If you are returning to live in the UK, or moving to a new country, do not risk leaving it too late to seek advice on the most tax efficient manner in which to hold your assets.
What does 2015 have in store for you? For some British expatriates, it will be the year they return to live in the UK, or perhaps move on to a completely new country.
Even if you have no expectations of returning to the UK right now, you cannot know what the future will hold. In our experience, many UK nationals do eventually go back, for example, when grandchildren come along and they wish to be closer to family, or after the death of a spouse.
Too many people leave it until they have become resident in their new country before seeking advice on the most tax efficient manner in which they should hold their assets and investable wealth. If they are lucky, in certain jurisdictions this does not create too much of an issue, but in others waiting until after they have become tax resident could mean they miss out on the most tax effective solutions.
British expatriates returning to live in the UK may be able to take advantage of their current non-UK resident status to carry out tax and wealth management prior to their return, so that once back in the UK they can enjoy tax advantages which would not be ordinarily achievable by UK residents.
By taking appropriate advice before you return to the UK, you could arrange your investable assets in a manner where you can enjoy tax-free growth and income as a UK resident, irrespective of how much money you invest. Other than the limited National Savings Certificates, Premium Bonds and annual ISA allowances, other mainstream UK investments available to UK residents do not come close to the tax benefits that returning expatriates can enjoy, as long as they plan early enough before their return.
You would also need to consider your pension funds, particularly if you have a Qualifying Recognised Overseas Pension Schemes (QROPS).
The old adage is always true – it is never too early to start planning.
If you do end up returning to the UK for one reason or another, you may find you have limited time to put the necessary appropriate tax and wealth management arrangements in place. So to give you peace of mind, you can take advice and review your financial planning now, to ensure it is structured in the best possible way should an unanticipated move take place.
You may find that by doing so you have improved your tax position here in current country of residence, so that you are already protecting your wealth from unnecessary taxation.
It is therefore essential to take advice from someone who has in-depth knowledge of both your country of residence and UK tax regimes, and how they interact.
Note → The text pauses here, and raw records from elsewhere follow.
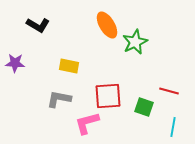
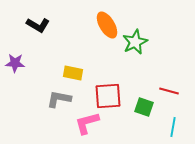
yellow rectangle: moved 4 px right, 7 px down
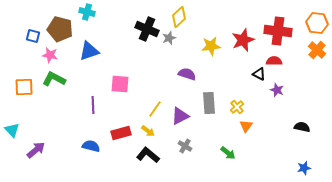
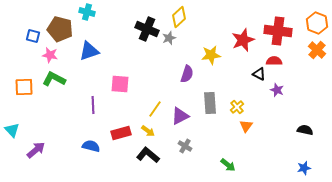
orange hexagon: rotated 15 degrees clockwise
yellow star: moved 9 px down
purple semicircle: rotated 90 degrees clockwise
gray rectangle: moved 1 px right
black semicircle: moved 3 px right, 3 px down
green arrow: moved 12 px down
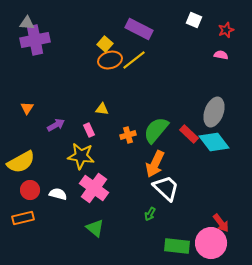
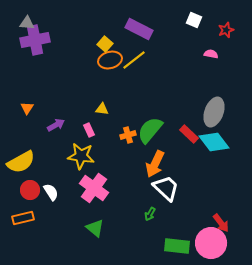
pink semicircle: moved 10 px left, 1 px up
green semicircle: moved 6 px left
white semicircle: moved 7 px left, 2 px up; rotated 42 degrees clockwise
Most advisers only deal with one or the other, but at Blevins Franks we keep up to date on tax in the UK, France, Spain, Portugal, Cyprus and Malta.
The key to making this planning most effective is to start as early as you can, even if you do not yet know when you will return to the UK. If you do not return to the UK but have improved your overseas tax position, that is a bonus.
We are becoming more transient these days and it is common for British expatriates to leave the UK, settle in one country and then subsequently move onto another. Are there any implications if, instead of returning to the UK, you decide to move to another country? Just as some of the most effective ways to save tax for those who return to the UK should be established before they go, the same applies to people who change their plans and move elsewhere. It is a case of planning before you move – effective tax planning is all about flexibility and adaptability.
Seek advice from an international tax and wealth management company, who can provide up to date information and guidance on the country you are moving to. Blevins Franks has offices in Spain, France, Portugal, Cyprus, Malta and the UK.
You may never return to the UK yourself, but what happens when your money does?
Most British nationals retain their UK domicile even though they may have lived overseas for many years. If HM Revenue & Customs can find evidence to create and support a view that you had an intention of returning – even though you did not – it will assess your worldwide estate for UK inheritance tax. This is a complex area where you need specialist advice to avoid or mitigate the inheritance tax liability for your heirs. Blevins Franks provide a comprehensive domicile determination service and have vast experience in this area.
Even if UK inheritance tax is not an issue for you, your money will eventually find its way back to the UK if your heirs and beneficiaries are UK resident. You may be able to plan for this during your lifetime while you are an expatriate, to ensure that after your death your assets are held in a tax effective manner for your family and any other beneficiaries who you may wish to benefit from your estate.
Whether you are moving back to the UK or to a new country, or want to protect your heirs from tax, it is never too early to seek specialist advice. Do not risk missing out on valuable tax planning opportunities.
Tax rates, scope and reliefs may change. Any statements concerning taxation are based upon our understanding of current taxation laws and practices which are subject to change. Tax information has been summarised; an individual is advised to seek personalised advice.